#### Data to use

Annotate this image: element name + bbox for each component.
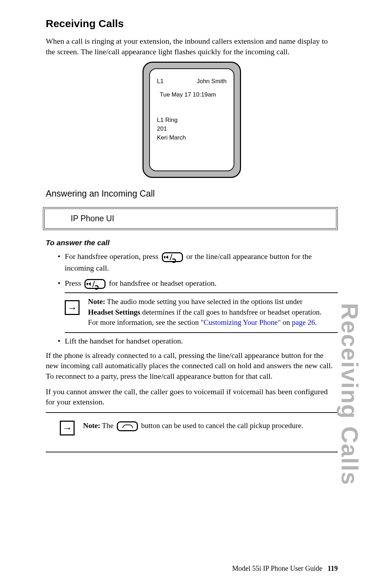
footer-page-number: 119 — [328, 564, 338, 572]
note-bold-headset: Headset Settings — [88, 308, 140, 316]
bullet-text: For handsfree operation, press — [65, 252, 158, 261]
goodbye-button-icon — [117, 421, 138, 431]
note-label: Note: — [88, 297, 105, 306]
arrow-right-icon: → — [65, 300, 80, 315]
bullet-text: Press — [65, 279, 81, 287]
note-label: Note: — [83, 421, 100, 430]
screen-caller-name: Keri March — [157, 134, 227, 142]
paragraph-hold: If the phone is already connected to a c… — [46, 350, 338, 382]
link-page-26[interactable]: page 26 — [292, 318, 315, 327]
bullet-handsfree: For handsfree operation, press ɔ or the … — [65, 250, 338, 274]
bullet-lift-handset: Lift the handset for handset operation. — [65, 335, 338, 347]
divider — [65, 292, 338, 293]
bullet-text: for handsfree or headset operation. — [109, 279, 216, 287]
link-customizing-phone[interactable]: "Customizing Your Phone" — [201, 318, 281, 327]
note-text-part: The audio mode setting you have selected… — [105, 297, 303, 306]
ip-phone-ui-label: IP Phone UI — [44, 209, 336, 229]
note-cancel-pickup: → Note: The button can be used to cancel… — [46, 416, 338, 438]
bullet-press-speaker: Press ɔ for handsfree or headset operati… — [65, 277, 338, 289]
note-text-part: button can be used to cancel the call pi… — [141, 421, 303, 430]
note-text-part: The — [100, 421, 115, 430]
phone-illustration: L1 John Smith Tue May 17 10:19am L1 Ring… — [46, 62, 338, 178]
subheading-answering: Answering an Incoming Call — [46, 188, 338, 199]
divider — [65, 332, 338, 333]
footer-guide-name: Model 55i IP Phone User Guide — [232, 564, 322, 572]
page-footer: Model 55i IP Phone User Guide 119 — [232, 564, 338, 572]
page-heading: Receiving Calls — [46, 18, 338, 30]
screen-ring-status: L1 Ring — [157, 116, 227, 125]
arrow-right-icon: → — [60, 421, 75, 435]
screen-line-label: L1 — [157, 77, 164, 86]
note-text-part: on — [281, 318, 292, 327]
divider — [46, 452, 338, 452]
speaker-button-icon: ɔ — [162, 252, 183, 262]
screen-user-name: John Smith — [197, 77, 227, 86]
screen-extension: 201 — [157, 125, 227, 134]
speaker-button-icon: ɔ — [84, 279, 106, 289]
screen-datetime: Tue May 17 10:19am — [160, 90, 227, 99]
ip-phone-ui-box: IP Phone UI — [43, 207, 338, 230]
note-audio-mode: → Note: The audio mode setting you have … — [46, 295, 338, 330]
to-answer-heading: To answer the call — [46, 239, 338, 247]
intro-paragraph: When a call is ringing at your extension… — [46, 36, 338, 57]
note-text-part: . — [315, 318, 317, 327]
divider — [46, 412, 338, 413]
phone-screen: L1 John Smith Tue May 17 10:19am L1 Ring… — [149, 68, 234, 171]
paragraph-voicemail: If you cannot answer the call, the calle… — [46, 386, 338, 407]
section-tab-label: Receiving Calls — [336, 303, 363, 485]
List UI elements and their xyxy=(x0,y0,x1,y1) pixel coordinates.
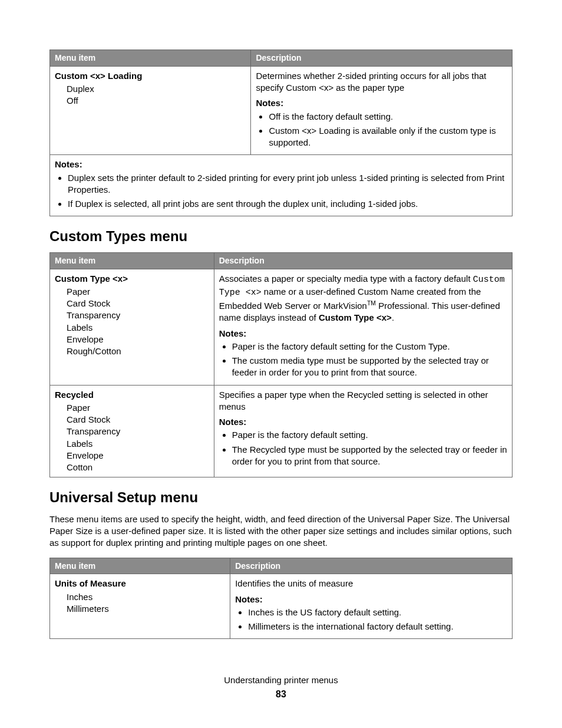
heading-custom-types: Custom Types menu xyxy=(49,227,513,246)
notes-label: Notes: xyxy=(219,328,507,340)
col-header-menu: Menu item xyxy=(50,50,251,67)
table-row: Custom <x> Loading Duplex Off Determines… xyxy=(50,66,513,155)
menu-option: Paper xyxy=(67,402,209,414)
notes-label: Notes: xyxy=(256,97,507,109)
menu-item-title: Recycled xyxy=(55,389,209,401)
menu-item-title: Units of Measure xyxy=(55,578,225,589)
table-custom-types: Menu item Description Custom Type <x> Pa… xyxy=(49,252,513,478)
note-item: Off is the factory default setting. xyxy=(269,111,507,123)
menu-option: Paper xyxy=(67,286,209,298)
footnote-item: If Duplex is selected, all print jobs ar… xyxy=(68,198,507,210)
table-row: Units of Measure Inches Millimeters Iden… xyxy=(50,574,513,639)
table-row: Custom Type <x> Paper Card Stock Transpa… xyxy=(50,269,513,385)
menu-option: Transparency xyxy=(67,426,209,437)
description-text: Specifies a paper type when the Recycled… xyxy=(219,389,507,413)
note-item: Millimeters is the international factory… xyxy=(248,621,507,633)
col-header-desc: Description xyxy=(251,50,513,67)
intro-paragraph: These menu items are used to specify the… xyxy=(49,513,513,549)
notes-label: Notes: xyxy=(235,594,507,605)
col-header-desc: Description xyxy=(230,558,513,574)
menu-option: Cotton xyxy=(67,462,209,473)
note-item: Inches is the US factory default setting… xyxy=(248,607,507,618)
note-item: Paper is the factory default setting for… xyxy=(232,341,507,353)
page-footer: Understanding printer menus 83 xyxy=(49,674,513,700)
footer-section-title: Understanding printer menus xyxy=(49,674,513,686)
menu-option: Envelope xyxy=(67,334,209,345)
table-row: Recycled Paper Card Stock Transparency L… xyxy=(50,385,513,477)
footnote-item: Duplex sets the printer default to 2-sid… xyxy=(68,172,507,196)
note-item: Custom <x> Loading is available only if … xyxy=(269,125,507,149)
col-header-menu: Menu item xyxy=(50,558,230,574)
col-header-menu: Menu item xyxy=(50,252,214,269)
table-footnotes-row: Notes: Duplex sets the printer default t… xyxy=(50,155,513,216)
note-item: Paper is the factory default setting. xyxy=(232,429,507,441)
menu-option: Labels xyxy=(67,322,209,334)
table-custom-loading: Menu item Description Custom <x> Loading… xyxy=(49,50,513,216)
heading-universal-setup: Universal Setup menu xyxy=(49,488,513,507)
menu-option: Inches xyxy=(67,591,225,603)
menu-option: Card Stock xyxy=(67,414,209,426)
menu-item-title: Custom Type <x> xyxy=(55,273,209,285)
menu-option: Millimeters xyxy=(67,603,225,615)
menu-option: Duplex xyxy=(67,83,246,95)
menu-option: Transparency xyxy=(67,309,209,321)
menu-option: Rough/Cotton xyxy=(67,345,209,357)
menu-item-title: Custom <x> Loading xyxy=(55,70,246,82)
notes-label: Notes: xyxy=(55,159,507,170)
col-header-desc: Description xyxy=(214,252,512,269)
table-universal-setup: Menu item Description Units of Measure I… xyxy=(49,558,513,640)
notes-label: Notes: xyxy=(219,416,507,428)
page-number: 83 xyxy=(49,688,513,701)
menu-option: Card Stock xyxy=(67,298,209,309)
description-text: Identifies the units of measure xyxy=(235,578,507,589)
menu-option: Labels xyxy=(67,438,209,450)
menu-option: Off xyxy=(67,95,246,107)
note-item: The custom media type must be supported … xyxy=(232,355,507,379)
description-text: Determines whether 2-sided printing occu… xyxy=(256,70,507,94)
menu-option: Envelope xyxy=(67,450,209,462)
description-text: Associates a paper or specialty media ty… xyxy=(219,273,507,324)
note-item: The Recycled type must be supported by t… xyxy=(232,444,507,468)
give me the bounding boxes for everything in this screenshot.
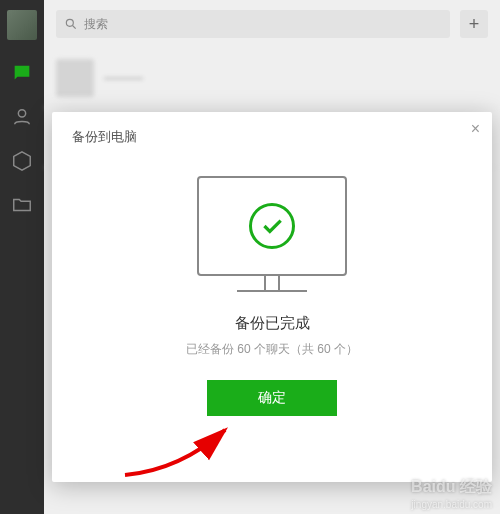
watermark-url: jingyan.baidu.com — [411, 499, 492, 510]
search-input[interactable]: 搜索 — [56, 10, 450, 38]
chat-name: ——— — [104, 70, 143, 85]
status-title: 备份已完成 — [235, 314, 310, 333]
modal-title: 备份到电脑 — [72, 128, 472, 146]
favorites-icon[interactable] — [11, 150, 33, 172]
watermark-logo: Baidu 经验 — [411, 477, 492, 498]
search-icon — [64, 17, 78, 31]
confirm-button[interactable]: 确定 — [207, 380, 337, 416]
avatar[interactable] — [7, 10, 37, 40]
modal-body: 备份已完成 已经备份 60 个聊天（共 60 个） 确定 — [72, 146, 472, 416]
svg-point-0 — [18, 110, 25, 117]
add-button[interactable]: + — [460, 10, 488, 38]
status-subtitle: 已经备份 60 个聊天（共 60 个） — [186, 341, 358, 358]
close-button[interactable]: × — [471, 120, 480, 138]
chat-avatar — [56, 59, 94, 97]
monitor-illustration — [197, 176, 347, 292]
list-item[interactable]: ——— — [44, 48, 500, 108]
files-icon[interactable] — [11, 194, 33, 216]
contacts-icon[interactable] — [11, 106, 33, 128]
sidebar — [0, 0, 44, 514]
svg-point-1 — [66, 19, 73, 26]
chat-icon[interactable] — [11, 62, 33, 84]
check-icon — [249, 203, 295, 249]
search-placeholder: 搜索 — [84, 16, 108, 33]
backup-modal: × 备份到电脑 备份已完成 已经备份 60 个聊天（共 60 个） 确定 — [52, 112, 492, 482]
search-row: 搜索 + — [44, 0, 500, 48]
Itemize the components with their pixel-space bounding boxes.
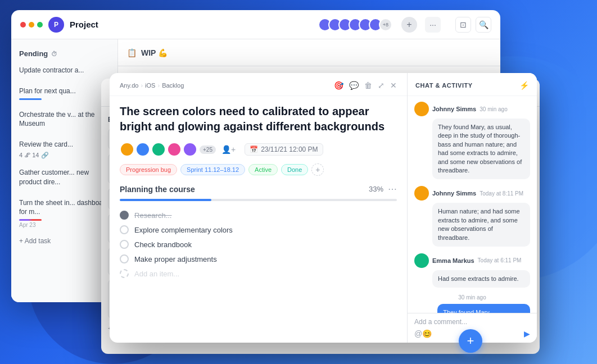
project-title: Project (70, 20, 98, 29)
check-label: Explore complementary colors (134, 226, 233, 234)
add-assignee-icon[interactable]: 👤+ (221, 145, 236, 154)
checklist-section: Planning the course 33% ⋯ Research... Ex… (120, 184, 397, 281)
board-header: 📋 WIP 💪 (118, 39, 500, 66)
tag-progression-bug[interactable]: Progression bug (120, 164, 177, 175)
chat-self-bubble: They found Mary (437, 304, 530, 313)
due-date-value: 23/11/21 12:00 PM (261, 145, 318, 153)
due-date-badge[interactable]: 📅 23/11/21 12:00 PM (245, 143, 323, 156)
check-item-brandbook[interactable]: Check brandbook (120, 237, 397, 252)
chat-avatar-emma (414, 253, 429, 268)
comment-icon[interactable]: 💬 (349, 81, 359, 90)
check-item-adjustments[interactable]: Make proper adjustments (120, 252, 397, 266)
check-circle[interactable] (120, 240, 129, 249)
task-detail-actions: 🎯 💬 🗑 ⤢ ✕ (334, 81, 397, 90)
check-circle[interactable] (120, 211, 129, 220)
chat-bubble: Human nature; and had some extracts to a… (432, 203, 530, 247)
chat-message-1: Johnny Simms 30 min ago They found Mary,… (414, 102, 530, 179)
task-title: The screen colors need to calibrated to … (120, 104, 397, 134)
tag-active[interactable]: Active (248, 164, 278, 175)
chat-msg-header: Emma Markus Today at 6:11 PM (414, 253, 530, 268)
chat-author-name: Johnny Simms (432, 106, 476, 112)
task-name: Gather customer... new product dire... (19, 168, 110, 187)
close-icon[interactable]: ✕ (390, 81, 397, 90)
breadcrumb-sep: › (141, 82, 143, 89)
delete-icon[interactable]: 🗑 (364, 81, 372, 90)
checklist-more-button[interactable]: ⋯ (388, 184, 397, 194)
task-count: 4 🖇 14 🔗 (19, 152, 49, 159)
breadcrumb-backlog: Backlog (162, 82, 184, 89)
fab-add-button[interactable]: + (459, 329, 482, 353)
chat-author-name: Emma Markus (432, 257, 474, 264)
list-item[interactable]: Update contractor a... (11, 61, 117, 82)
add-checklist-item-row[interactable]: Add an item... (120, 266, 397, 281)
add-tag-button[interactable]: + (311, 163, 324, 176)
assignee-avatar-4 (167, 142, 182, 157)
project-avatar: P (48, 17, 64, 33)
chat-message-self-1: 30 min ago They found Mary (414, 294, 530, 313)
target-icon[interactable]: 🎯 (334, 81, 343, 90)
check-circle[interactable] (120, 254, 129, 263)
maximize-dot[interactable] (37, 22, 43, 28)
tag-sprint[interactable]: Sprint 11.12–18.12 (180, 164, 245, 175)
task-date: Apr 23 (19, 222, 110, 228)
add-collaborator-button[interactable]: + (401, 17, 417, 33)
minimize-dot[interactable] (29, 22, 34, 28)
task-name: Plan for next qua... (19, 87, 110, 96)
chat-author-name: Johnny Simms (432, 190, 476, 197)
chat-avatar-johnny (414, 102, 429, 116)
emoji-icon[interactable]: 😊 (422, 329, 432, 338)
mention-icon[interactable]: @ (414, 329, 422, 338)
task-detail-body: The screen colors need to calibrated to … (110, 96, 407, 289)
checklist-progress-fill (120, 199, 211, 201)
task-name: Turn the sheet in... dashboard for m... (19, 198, 110, 217)
chat-header: CHAT & ACTIVITY ⚡ (408, 73, 537, 96)
chat-msg-time: 30 min ago (480, 106, 507, 112)
expand-icon[interactable]: ⤢ (378, 81, 385, 90)
assignee-avatar-3 (151, 142, 166, 157)
assignee-avatar-1 (120, 142, 134, 157)
view-toggle-button[interactable]: ⊡ (455, 17, 471, 33)
check-label: Research... (134, 211, 171, 220)
add-task-label: + Add task (19, 237, 51, 245)
bolt-icon[interactable]: ⚡ (519, 81, 529, 90)
check-item-research[interactable]: Research... (120, 208, 397, 222)
check-item-colors[interactable]: Explore complementary colors (120, 222, 397, 237)
task-progress-bar (19, 219, 42, 221)
window-controls (20, 22, 43, 28)
task-detail-header: Any.do › iOS › Backlog 🎯 💬 🗑 ⤢ ✕ (110, 73, 407, 96)
search-button[interactable]: 🔍 (476, 17, 491, 33)
tag-done[interactable]: Done (281, 164, 308, 175)
chat-timestamp: 30 min ago (414, 294, 530, 301)
chat-msg-time: Today at 8:11 PM (480, 190, 523, 197)
chat-msg-header: Johnny Simms 30 min ago (414, 102, 530, 116)
task-name: Orchestrate the v... at the Museum (19, 110, 110, 129)
wip-column-title: WIP 💪 (141, 48, 168, 57)
chat-title: CHAT & ACTIVITY (415, 82, 473, 89)
close-dot[interactable] (20, 22, 26, 28)
check-circle[interactable] (120, 225, 129, 234)
breadcrumb-ios: iOS (145, 82, 155, 89)
avatar-overflow-count: +8 (379, 18, 392, 31)
chat-input-placeholder[interactable]: Add a comment... (414, 318, 530, 326)
task-meta: 4 🖇 14 🔗 (19, 152, 110, 159)
chat-bubble: They found Mary, as usual, deep in the s… (432, 119, 530, 179)
sidebar-section-header: Pending ⏱ (11, 46, 117, 61)
task-progress-bar (19, 98, 42, 100)
task-modal: Any.do › iOS › Backlog 🎯 💬 🗑 ⤢ ✕ The scr… (110, 73, 537, 343)
chat-message-3: Emma Markus Today at 6:11 PM Had some ex… (414, 253, 530, 288)
check-label: Make proper adjustments (134, 255, 217, 263)
chat-msg-header: Johnny Simms Today at 8:11 PM (414, 186, 530, 201)
checklist-header: Planning the course 33% ⋯ (120, 184, 397, 194)
checklist-progress-bar (120, 199, 397, 201)
assignees-row: +25 👤+ 📅 23/11/21 12:00 PM (120, 142, 397, 157)
check-label: Check brandbook (134, 240, 192, 249)
header-right-icons: ⊡ 🔍 (455, 17, 491, 33)
chat-message-2: Johnny Simms Today at 8:11 PM Human natu… (414, 186, 530, 247)
send-button[interactable]: ▶ (524, 329, 530, 338)
date-row: 📅 23/11/21 12:00 PM (245, 143, 323, 156)
assignee-avatar-2 (135, 142, 150, 157)
more-options-button[interactable]: ··· (425, 17, 441, 33)
add-item-circle (120, 269, 129, 278)
checklist-title: Planning the course (120, 185, 195, 194)
chat-messages: Johnny Simms 30 min ago They found Mary,… (408, 96, 537, 313)
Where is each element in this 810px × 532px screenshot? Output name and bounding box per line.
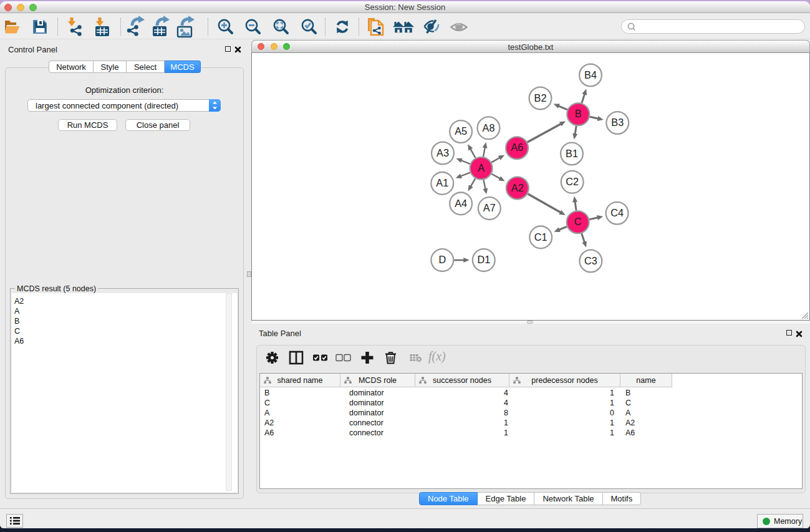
svg-text:A4: A4 [455,198,467,209]
svg-text:C4: C4 [610,207,624,218]
svg-text:C: C [574,216,582,227]
svg-text:A: A [478,162,485,173]
svg-text:D1: D1 [477,254,490,265]
svg-text:A3: A3 [436,147,449,158]
svg-text:B1: B1 [566,148,578,159]
svg-text:A8: A8 [483,122,495,133]
svg-text:B: B [575,108,582,119]
svg-text:B4: B4 [584,69,597,80]
svg-text:A5: A5 [455,125,467,137]
svg-text:D: D [438,254,446,265]
svg-text:C3: C3 [584,255,597,266]
svg-text:A7: A7 [483,202,496,213]
svg-text:A6: A6 [511,142,523,153]
svg-text:B3: B3 [611,117,624,128]
svg-text:B2: B2 [534,92,547,104]
svg-text:C2: C2 [566,176,579,187]
svg-text:A2: A2 [511,182,524,193]
svg-text:C1: C1 [534,231,547,243]
svg-text:A1: A1 [436,177,448,188]
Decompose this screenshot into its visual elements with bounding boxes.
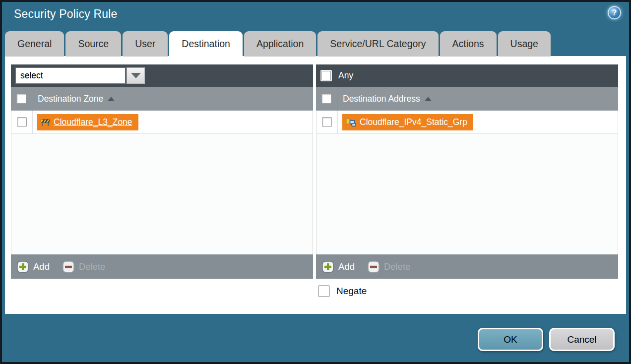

########

• [Task brief]:
If a line of the records above includes the word "this", count it; state the final number with no other words.

• [Expected output]:
4